Rural investment builds a promising future at home
IFAD 17 December 2025
Migration is high on the political agenda of both developed and developing nations. This won't change anytime soon. High levels of poverty and hunger, trade tensions and growing inequality mean more people are likely to leaves their homes in search of a better future.
At IFAD, we believe migration should be a choice, not a necessity. No one should feel forced to leave their homes and their families in rural areas due to a lack of opportunities.
Rural communities are essential for global food security, economic stability and sustainable development. Our investments enable people to transform them into engines of opportunity – where incomes are secure and young people can build futures.
By strengthening food value chains from production to retail and fostering the development of rural businesses, we work with governments and partners to build long-term stability, resilience and economic growth. Just as interconnected vulnerabilities drive people to leave, our interconnected investments – combining public and private capital – create plenty of reasons to stay.
Home-grown opportunities
When people migrate from rural to urban areas, they are more likely to develop the intent to migrate internationally. For most people, it’s the first step – leaving home – that is the hardest.
But in my time visiting rural areas, I’ve seen that farmers choose to stay when investments create new economic opportunities – and some even return home.
Take Natalia and Ion, a couple who returned to Moldova from the United Kingdom to start a quail farm now supported by the Talent Retention for Rural Transformation Project (TRTP). Funded by IFAD and implemented in partnership with Moldova's Ministry of Agriculture and Food Industry and UN Women, among others, TRTP aims to reduce poverty and prevent the migration of skilled individuals from rural areas by enhancing farmers' production, climate resilience and market access.
With a loan and a grant from TRTP, Natalia and Ion bought a refrigerated van which helped them expand their distribution network, sell to restaurants and markets at competitive rates, and triple their sales. Their entire family is now involved in a business they're proud to build at home.
Natalia and Ion’s story demonstrates how targeted rural financing can ease migratory pressures by generating stable, local value creation.
Boosting young rural entrepreneurs
Research suggests that rural development reduces migratory pressures through its impacts on labour markets, especially when investments focus on creating jobs for young people.

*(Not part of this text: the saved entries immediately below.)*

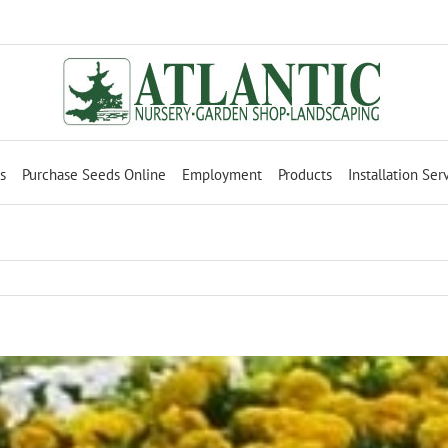
s
Purchase Seeds Online
Employment
Products
Installation Ser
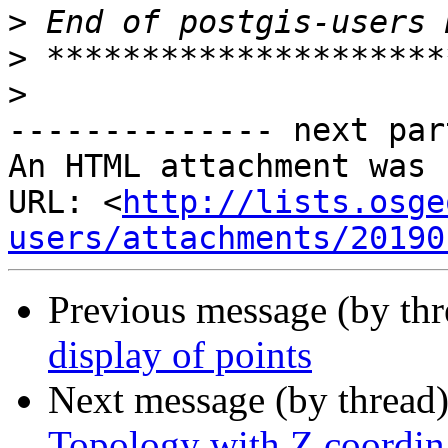
>
>
>
-------------- next par
An HTML attachment was 
URL: <
http://lists.osge
users/attachments/20190
Previous message (by th
display of points
Next message (by thread
Topology with Z coordin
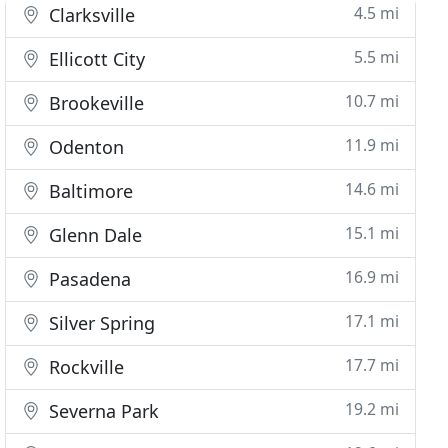
4.5 mi
Clarksville
5.5 mi
Ellicott City
10.7 mi
Brookeville
11.9 mi
Odenton
14.6 mi
Baltimore
15.1 mi
Glenn Dale
16.9 mi
Pasadena
17.1 mi
Silver Spring
17.7 mi
Rockville
19.2 mi
Severna Park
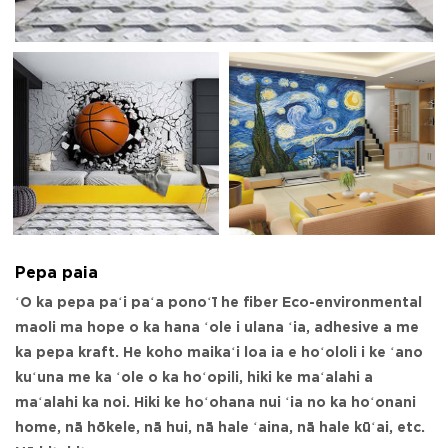
Pepa paia
ʻO ka pepa paʻi paʻa ponoʻī he fiber Eco-environmental
maoli ma hope o ka hana ʻole i ulana ʻia, adhesive a me
ka pepa kraft. He koho maikaʻi loa ia e hoʻololi i ke ʻano
kuʻuna me ka ʻole o ka hoʻopili, hiki ke maʻalahi a
maʻalahi ka noi. Hiki ke hoʻohana nui ʻia no ka hoʻonani
home, nā hōkele, nā hui, nā hale ʻaina, nā hale kūʻai, etc.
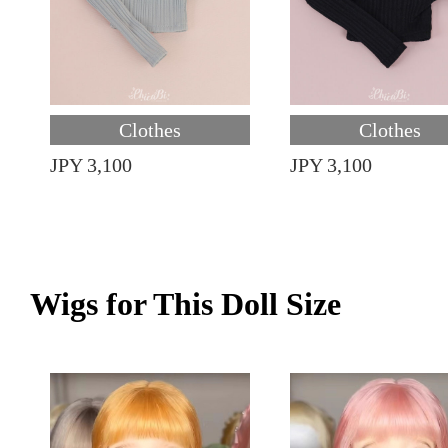
Clothes
Clothes
JPY 3,100
JPY 3,100
Wigs for This Doll Size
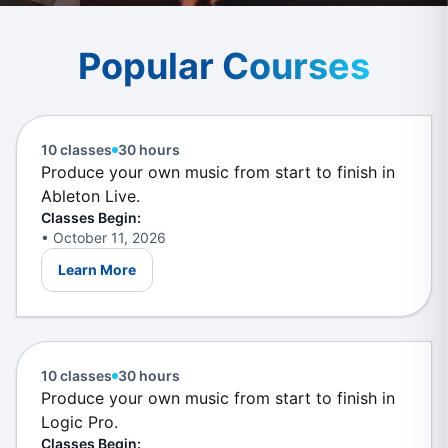
Popular
Courses
Music Production in Ableton
Live
For Starters
10 classes
30 hours
Produce your own music from start to finish in
Ableton Live.
Classes Begin:
• October 11, 2026
Learn More
Music Production in Logic
Pro
For Starters
10 classes
30 hours
Produce your own music from start to finish in
Logic Pro.
Classes Begin:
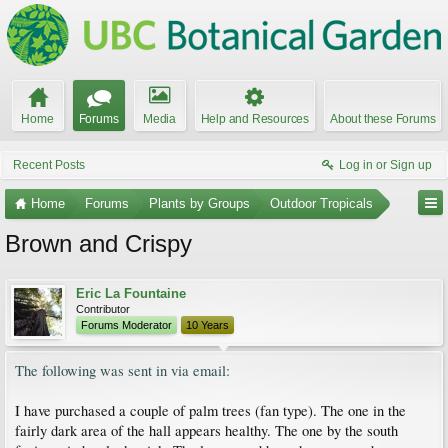
Home
Forums
Media
Help and Resources
About these Forums
Recent Posts
Log in or Sign up
Home
Forums
Plants by Groups
Outdoor Tropicals
Brown and Crispy
Eric La Fountaine
Contributor
Forums Moderator
10 Years
The following was sent in via email:
I have purchased a couple of palm trees (fan type). The one in the
fairly dark area of the hall appears healthy. The one by the south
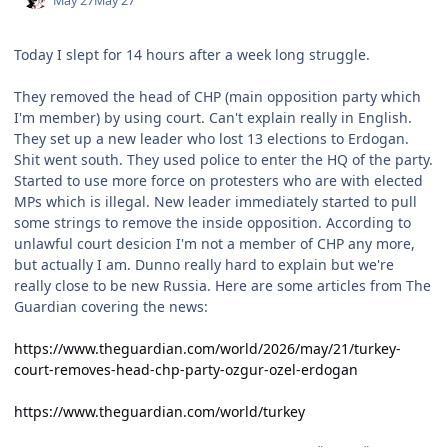
May 27
May 27
Today I slept for 14 hours after a week long struggle.
They removed the head of CHP (main opposition party which
I'm member) by using court. Can't explain really in English.
They set up a new leader who lost 13 elections to Erdogan.
Shit went south. They used police to enter the HQ of the party.
Started to use more force on protesters who are with elected
MPs which is illegal. New leader immediately started to pull
some strings to remove the inside opposition. According to
unlawful court desicion I'm not a member of CHP any more,
but actually I am. Dunno really hard to explain but we're
really close to be new Russia. Here are some articles from The
Guardian covering the news:
https://www.theguardian.com/world/2026/may/21/turkey-
court-removes-head-chp-party-ozgur-ozel-erdogan
https://www.theguardian.com/world/turkey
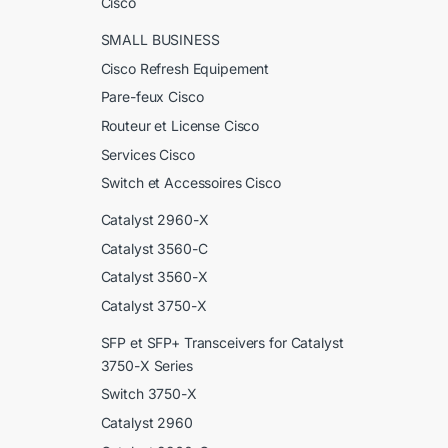
Cisco
SMALL BUSINESS
Cisco Refresh Equipement
Pare-feux Cisco
Routeur et License Cisco
Services Cisco
Switch et Accessoires Cisco
Catalyst 2960-X
Catalyst 3560-C
Catalyst 3560-X
Catalyst 3750-X
SFP et SFP+ Transceivers for Catalyst
3750-X Series
Switch 3750-X
Catalyst 2960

In Nigeria, IFAD and social enterprise firm Babban Gona are helping young entrepreneurs, especially women, build their businesses. The partnership is stimulating wide-ranging economic growth, giving young people a stake in their societies and interrupting root causes of migration.
In 2021, the Fund provided Babban Gona a US$5 million loan – our first under the Private Sector Financing Programme. This catalytic financing has not only enabled Babban Gona to support 377,000 small-scale rice and maize producers in Nigeria with training, quality inputs and storage, and marketing services but has also catalysed twice that amount in funding from other sources.
Along the way, its members have become, collectively, the largest group of maize producers in Africa. This highlights the power of blended finance and strategic partnerships to strengthen value chains, locally.
Once those value chains are strengthened, the right partnerships can ensure they generate jobs for rural youth. The Integrated Youth Agribusiness Hub programme, funded by IFAD, Germany and the Visa Foundation, does so by catalysing collaboration between employers, training organizations and financial institutions. Thanks to hubs in nine African countries, about 42,000 young rural people now have decent employment and entrepreneurship opportunities – and no longer need to look further afield.